Dolan's comments came as Catholic bishops were making their annual lobbying visit to Albany. They heard from the group Concerned Clergy for Choice, which praised the women's rights agenda, including a promise to strengthen abortion laws, that Gov. Andrew Cuomo outlined in his State of the State address. The group called Cuomo's agenda the total approach women need to achieve full workplace equality and to escape poverty.
The abortion issue is soon expected to take center stage in the Legislature after the state budget is adopted in coming days.
Senate Republican Leader Dean Skelos and the state Conservative Party say Cuomo's promise means abortion would be legalized until the day of birth through what opponents call "partial-birth abortion," in which the fetus is partially extracted before being destroyed.
The Democratic governor denies that. In January, he supported a woman's complete right over her own body in a fiery passage in his State of the State speech.
He wrapped the abortion rights measure with nine other issues that protect women's rights in the workplace and when they are victims of crime. He has coalesced advocates who reject suggestions that they could easily win legislative approval of nine of the elements. Because Cuomo has tied all the issues together, the abortion proposal might block the whole package.
In a crescendo in the speech, Cuomo implored: "Protect a woman's freedom of choice. Enact a Reproductive Health Act because it is her body, it is her choice."

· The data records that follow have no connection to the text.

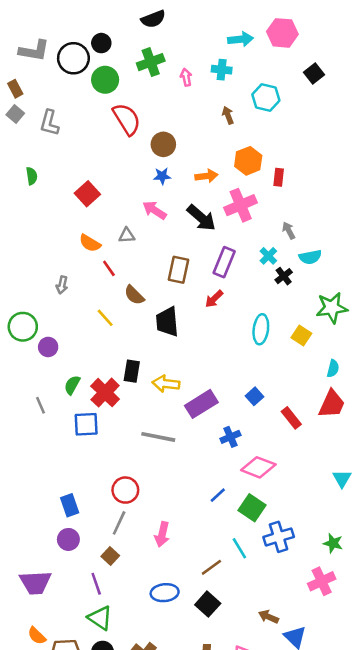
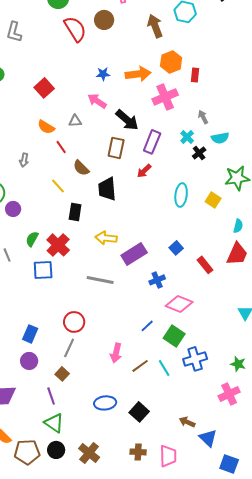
brown arrow: (228, 115) -> (155, 26), size x1.6
brown circle: (163, 144) -> (104, 20), moved
orange arrow: (206, 176) -> (138, 74), size x1.4
black arrow: (201, 218) -> (127, 120), moved
black rectangle: (132, 371) -> (75, 212), moved
blue rectangle: (70, 505) -> (30, 334), turned 42
pink arrow: (162, 534) -> (116, 353), moved
brown line: (211, 567) -> (140, 366), moved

Since then, he has said his bill would simply codify abortion rights under the landmark Roe v. Wade decision, which protects late-term abortions, in case the 1973 ruling is overturned by the U.S. Supreme Court.

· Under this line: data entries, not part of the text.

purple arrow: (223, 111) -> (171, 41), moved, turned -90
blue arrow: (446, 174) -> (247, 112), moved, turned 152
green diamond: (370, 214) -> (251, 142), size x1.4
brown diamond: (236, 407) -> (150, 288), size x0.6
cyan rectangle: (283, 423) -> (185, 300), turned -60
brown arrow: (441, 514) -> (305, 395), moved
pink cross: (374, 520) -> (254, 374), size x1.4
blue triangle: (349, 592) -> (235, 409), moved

Cuomo, however, has still not released his bill.
After meeting with Cuomo, Catholic bishops said the governor didn't detail his abortion proposal.
"It's very difficult to comment specifically on a bill that hasn't been proposed," Albany Bishop Howard Hubbard said. He the bishops support the other nine elements of Cuomo's women's rights agenda.

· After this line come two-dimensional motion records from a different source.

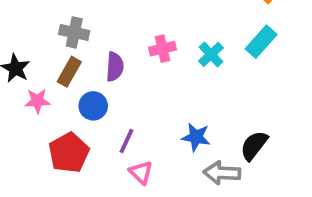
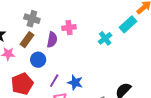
cyan rectangle: (261, 42) -> (128, 24), moved
pink cross: (162, 49) -> (69, 28), moved
blue star: (196, 137) -> (75, 83), moved

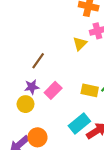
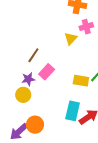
pink rectangle: (53, 90) -> (47, 72), moved
cyan rectangle: (79, 123) -> (73, 111), turned -36

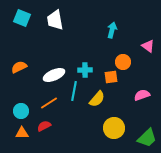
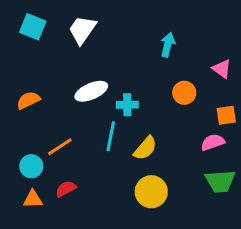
white trapezoid: (55, 20) -> (82, 30), turned 45
white ellipse: (54, 75) -> (91, 91), moved
orange square: (111, 77) -> (226, 115), moved
orange line: (49, 103) -> (60, 147), moved
yellow circle: (114, 128) -> (151, 192), moved
green trapezoid: (147, 138) -> (220, 181), moved, turned 40

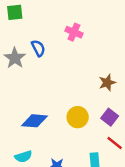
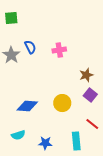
pink cross: (74, 32) -> (59, 50), moved, turned -32
purple square: (110, 117) -> (90, 95), moved

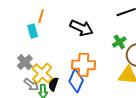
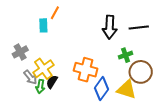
black arrow: (82, 28) -> (110, 27), moved, turned 55
gray cross: (25, 62) -> (20, 52), moved
blue diamond: (76, 81) -> (101, 89), moved

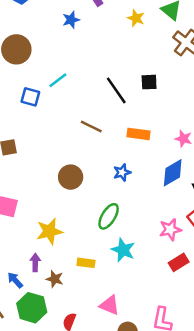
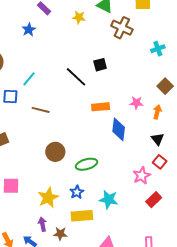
brown line: (91, 126) -> (41, 110), moved
blue star: (122, 172) -> (77, 192), moved
blue diamond: (173, 173) -> (119, 129), moved, turned -40
green ellipse: (109, 216) -> (86, 164), moved, turned 55
yellow rectangle: (86, 263) -> (82, 216), size x1.5

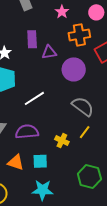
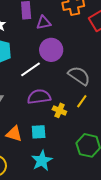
purple circle: (74, 69) -> (51, 50), moved
purple semicircle: (27, 132) -> (39, 97), moved
cyan star: (43, 190) -> (42, 161), turned -30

The Rev. Tomi Jacobs-Ziobro of Cortland County, part of the Concerned Clergy for Choice abortion rights group, said she believes Cuomo has been consistent and his 10-point proposal best serves women.
"As far as the Catholic church is concerned, we can't legislate church doctrine," she said. "The governor chose to make it one agenda and I applaud him for it ... it treats the woman as a whole person -- body, mind, soul and workplace. It's the whole package."
Dolan and other abortion rights opponents are arguing their position best protects women, from female fetuses who are aborted and women who suffer anguish after having an abortion.
"I am a woman who survived an abortion," said Melissa Ohden of Kansas, who said she survived her mother's attempt to have an abortion.
"Partial-birth abortion is an abortion method created specifically to ensure that 'mistakes' like me don't happen again," she said. "I come to speak for the children. I am the voice for the voiceless. While the governor promotes 'women's equality,' he neglects equality and justice for the infants."
Ohden was lobbying with the conservative New Yorkers for Constitutional Freedoms group.